What the exercise asks:
Return verbatim the run of lines that opens with the line holding "Mask: 'small bowel'." and closes with the last line of the records.

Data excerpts
################
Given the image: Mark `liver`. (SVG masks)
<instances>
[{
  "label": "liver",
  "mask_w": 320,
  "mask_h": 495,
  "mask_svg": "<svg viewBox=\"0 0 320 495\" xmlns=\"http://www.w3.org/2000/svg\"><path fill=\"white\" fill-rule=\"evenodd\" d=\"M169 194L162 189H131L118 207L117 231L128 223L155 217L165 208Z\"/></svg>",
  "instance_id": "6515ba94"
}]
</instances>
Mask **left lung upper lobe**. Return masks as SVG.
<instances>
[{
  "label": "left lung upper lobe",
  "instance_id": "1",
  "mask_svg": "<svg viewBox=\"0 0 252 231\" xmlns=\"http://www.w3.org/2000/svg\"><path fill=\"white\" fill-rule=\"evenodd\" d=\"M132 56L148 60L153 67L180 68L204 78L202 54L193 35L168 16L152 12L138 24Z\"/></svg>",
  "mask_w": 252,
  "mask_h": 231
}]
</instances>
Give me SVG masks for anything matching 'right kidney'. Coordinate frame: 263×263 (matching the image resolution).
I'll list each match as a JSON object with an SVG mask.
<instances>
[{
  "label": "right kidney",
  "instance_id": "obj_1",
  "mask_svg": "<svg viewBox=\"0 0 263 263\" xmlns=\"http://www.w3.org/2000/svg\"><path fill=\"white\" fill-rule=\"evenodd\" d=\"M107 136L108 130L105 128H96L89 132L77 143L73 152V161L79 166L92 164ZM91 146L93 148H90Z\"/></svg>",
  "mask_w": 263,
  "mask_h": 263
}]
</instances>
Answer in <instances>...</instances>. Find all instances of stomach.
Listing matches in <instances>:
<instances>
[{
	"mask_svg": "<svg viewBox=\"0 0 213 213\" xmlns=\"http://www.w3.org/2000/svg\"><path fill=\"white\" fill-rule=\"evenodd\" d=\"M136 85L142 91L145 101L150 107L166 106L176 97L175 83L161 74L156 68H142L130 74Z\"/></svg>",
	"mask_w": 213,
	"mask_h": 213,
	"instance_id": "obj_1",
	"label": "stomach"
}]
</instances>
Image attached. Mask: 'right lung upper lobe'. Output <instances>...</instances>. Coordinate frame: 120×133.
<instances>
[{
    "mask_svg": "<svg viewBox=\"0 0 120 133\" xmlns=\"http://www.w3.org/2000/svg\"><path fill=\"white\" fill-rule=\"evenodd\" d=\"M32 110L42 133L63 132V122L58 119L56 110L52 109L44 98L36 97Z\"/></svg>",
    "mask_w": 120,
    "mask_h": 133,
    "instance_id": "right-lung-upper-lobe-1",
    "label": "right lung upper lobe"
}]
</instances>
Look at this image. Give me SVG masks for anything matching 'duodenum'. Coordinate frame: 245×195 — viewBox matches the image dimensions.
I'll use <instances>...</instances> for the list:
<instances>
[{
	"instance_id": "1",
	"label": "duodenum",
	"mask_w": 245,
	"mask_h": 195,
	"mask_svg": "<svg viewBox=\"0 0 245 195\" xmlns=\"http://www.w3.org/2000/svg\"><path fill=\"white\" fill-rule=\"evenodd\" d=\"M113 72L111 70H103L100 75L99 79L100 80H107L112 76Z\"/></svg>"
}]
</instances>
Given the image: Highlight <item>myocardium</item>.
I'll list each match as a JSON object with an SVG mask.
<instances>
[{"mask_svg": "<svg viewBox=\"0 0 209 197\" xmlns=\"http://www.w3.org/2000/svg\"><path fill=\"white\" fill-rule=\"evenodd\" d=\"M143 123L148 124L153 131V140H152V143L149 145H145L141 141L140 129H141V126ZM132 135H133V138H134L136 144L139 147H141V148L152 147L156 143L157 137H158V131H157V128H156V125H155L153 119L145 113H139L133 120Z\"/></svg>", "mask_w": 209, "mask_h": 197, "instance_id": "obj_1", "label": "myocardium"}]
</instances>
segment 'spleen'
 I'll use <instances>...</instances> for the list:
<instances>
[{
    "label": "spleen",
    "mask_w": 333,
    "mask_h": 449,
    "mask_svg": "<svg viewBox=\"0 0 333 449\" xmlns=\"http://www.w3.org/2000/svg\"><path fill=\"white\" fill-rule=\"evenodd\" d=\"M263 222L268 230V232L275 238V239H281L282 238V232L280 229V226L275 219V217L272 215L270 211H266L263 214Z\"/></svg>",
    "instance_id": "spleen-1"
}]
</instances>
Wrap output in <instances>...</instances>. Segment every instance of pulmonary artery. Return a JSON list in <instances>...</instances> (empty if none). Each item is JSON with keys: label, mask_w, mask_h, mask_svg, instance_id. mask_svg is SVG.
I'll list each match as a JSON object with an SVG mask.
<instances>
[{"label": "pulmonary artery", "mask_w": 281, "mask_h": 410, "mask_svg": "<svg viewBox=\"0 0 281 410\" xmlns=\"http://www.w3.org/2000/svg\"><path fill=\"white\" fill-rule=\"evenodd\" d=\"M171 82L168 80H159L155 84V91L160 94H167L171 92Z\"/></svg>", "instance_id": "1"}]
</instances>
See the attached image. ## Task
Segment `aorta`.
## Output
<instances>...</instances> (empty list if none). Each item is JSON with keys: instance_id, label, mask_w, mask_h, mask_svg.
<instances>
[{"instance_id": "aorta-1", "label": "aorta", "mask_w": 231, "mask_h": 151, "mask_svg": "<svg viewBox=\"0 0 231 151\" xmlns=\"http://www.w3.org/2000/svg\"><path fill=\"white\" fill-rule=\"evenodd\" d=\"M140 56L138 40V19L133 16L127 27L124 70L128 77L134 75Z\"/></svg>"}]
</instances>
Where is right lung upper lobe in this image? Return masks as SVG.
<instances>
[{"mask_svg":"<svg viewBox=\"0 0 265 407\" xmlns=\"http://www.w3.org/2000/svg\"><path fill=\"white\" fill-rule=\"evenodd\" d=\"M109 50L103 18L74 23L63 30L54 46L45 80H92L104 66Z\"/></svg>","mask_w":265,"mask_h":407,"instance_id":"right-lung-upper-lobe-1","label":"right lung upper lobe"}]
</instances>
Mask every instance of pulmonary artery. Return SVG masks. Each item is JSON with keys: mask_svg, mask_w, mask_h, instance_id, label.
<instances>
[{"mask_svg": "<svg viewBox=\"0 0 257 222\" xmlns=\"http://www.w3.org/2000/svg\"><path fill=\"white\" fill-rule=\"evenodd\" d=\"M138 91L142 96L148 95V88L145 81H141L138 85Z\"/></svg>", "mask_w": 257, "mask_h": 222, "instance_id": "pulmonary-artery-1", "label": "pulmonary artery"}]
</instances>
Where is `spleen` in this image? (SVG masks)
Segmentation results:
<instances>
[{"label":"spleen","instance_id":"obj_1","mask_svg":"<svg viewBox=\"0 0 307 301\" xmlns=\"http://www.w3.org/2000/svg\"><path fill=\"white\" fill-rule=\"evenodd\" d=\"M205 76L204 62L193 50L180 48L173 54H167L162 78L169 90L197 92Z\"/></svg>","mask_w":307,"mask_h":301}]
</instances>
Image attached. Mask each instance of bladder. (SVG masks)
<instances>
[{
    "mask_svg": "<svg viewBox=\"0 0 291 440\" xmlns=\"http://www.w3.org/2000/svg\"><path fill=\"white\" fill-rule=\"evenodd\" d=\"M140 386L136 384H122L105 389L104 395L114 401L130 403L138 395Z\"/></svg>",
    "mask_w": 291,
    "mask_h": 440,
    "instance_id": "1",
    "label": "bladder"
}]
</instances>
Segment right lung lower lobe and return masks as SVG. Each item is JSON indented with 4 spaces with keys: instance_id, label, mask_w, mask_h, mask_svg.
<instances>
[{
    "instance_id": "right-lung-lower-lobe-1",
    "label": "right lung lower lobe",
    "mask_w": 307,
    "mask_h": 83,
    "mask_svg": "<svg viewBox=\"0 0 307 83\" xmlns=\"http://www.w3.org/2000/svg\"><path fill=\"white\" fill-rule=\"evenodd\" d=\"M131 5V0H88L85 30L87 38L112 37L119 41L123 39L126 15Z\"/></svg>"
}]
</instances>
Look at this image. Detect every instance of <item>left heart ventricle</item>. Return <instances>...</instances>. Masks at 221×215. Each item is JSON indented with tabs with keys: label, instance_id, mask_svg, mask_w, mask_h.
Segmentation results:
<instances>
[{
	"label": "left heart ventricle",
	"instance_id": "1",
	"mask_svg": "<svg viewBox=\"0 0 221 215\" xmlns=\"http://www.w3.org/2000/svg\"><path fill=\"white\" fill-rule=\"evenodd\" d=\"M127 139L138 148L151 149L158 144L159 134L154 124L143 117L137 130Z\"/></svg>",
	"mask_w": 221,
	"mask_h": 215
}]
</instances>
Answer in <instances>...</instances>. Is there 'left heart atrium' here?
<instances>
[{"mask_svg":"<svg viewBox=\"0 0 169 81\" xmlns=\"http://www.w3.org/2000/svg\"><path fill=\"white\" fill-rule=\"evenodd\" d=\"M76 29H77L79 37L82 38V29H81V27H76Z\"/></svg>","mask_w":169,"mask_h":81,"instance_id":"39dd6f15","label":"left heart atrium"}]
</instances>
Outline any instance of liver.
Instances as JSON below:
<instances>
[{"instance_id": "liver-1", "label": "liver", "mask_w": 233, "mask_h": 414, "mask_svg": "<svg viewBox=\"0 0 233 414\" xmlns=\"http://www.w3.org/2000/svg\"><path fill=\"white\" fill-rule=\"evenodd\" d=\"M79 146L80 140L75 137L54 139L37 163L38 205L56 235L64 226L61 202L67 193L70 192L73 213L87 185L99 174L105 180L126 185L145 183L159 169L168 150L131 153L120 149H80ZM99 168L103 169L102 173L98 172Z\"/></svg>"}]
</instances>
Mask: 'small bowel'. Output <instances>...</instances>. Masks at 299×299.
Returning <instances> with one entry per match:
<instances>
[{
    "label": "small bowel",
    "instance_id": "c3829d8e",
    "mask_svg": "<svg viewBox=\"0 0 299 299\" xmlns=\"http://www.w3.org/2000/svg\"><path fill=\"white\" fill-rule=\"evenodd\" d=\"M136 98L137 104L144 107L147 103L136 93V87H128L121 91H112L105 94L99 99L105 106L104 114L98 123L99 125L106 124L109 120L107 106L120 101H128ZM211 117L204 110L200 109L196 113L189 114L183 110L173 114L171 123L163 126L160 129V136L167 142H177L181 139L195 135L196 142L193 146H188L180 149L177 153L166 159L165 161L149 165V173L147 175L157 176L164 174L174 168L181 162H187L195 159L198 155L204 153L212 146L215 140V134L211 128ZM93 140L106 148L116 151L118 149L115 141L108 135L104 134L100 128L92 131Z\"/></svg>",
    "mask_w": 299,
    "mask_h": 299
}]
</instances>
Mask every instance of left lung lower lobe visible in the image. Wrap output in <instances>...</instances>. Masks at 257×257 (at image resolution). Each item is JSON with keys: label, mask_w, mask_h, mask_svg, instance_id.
################
Exercise result:
Mask: 'small bowel'. Output <instances>...</instances>. Masks at 299×299.
Returning <instances> with one entry per match:
<instances>
[{
    "label": "small bowel",
    "instance_id": "c3829d8e",
    "mask_svg": "<svg viewBox=\"0 0 299 299\" xmlns=\"http://www.w3.org/2000/svg\"><path fill=\"white\" fill-rule=\"evenodd\" d=\"M136 98L137 104L144 107L147 103L136 93V87H128L121 91H112L105 94L99 99L105 106L104 114L98 123L99 125L106 124L109 120L107 106L120 101H128ZM211 117L204 110L200 109L196 113L189 114L183 110L173 114L171 123L163 126L160 129V136L167 142H177L181 139L195 135L196 142L193 146H188L180 149L177 153L166 159L165 161L149 165V173L147 175L157 176L164 174L174 168L181 162H187L195 159L198 155L204 153L212 146L215 140V134L211 128ZM93 140L106 148L116 151L118 149L115 141L108 135L104 134L100 128L92 131Z\"/></svg>",
    "mask_w": 299,
    "mask_h": 299
}]
</instances>
Mask every instance of left lung lower lobe visible in the image. Wrap output in <instances>...</instances>. Masks at 257×257 (at image resolution). Each item is JSON with keys: label, mask_w, mask_h, mask_svg, instance_id.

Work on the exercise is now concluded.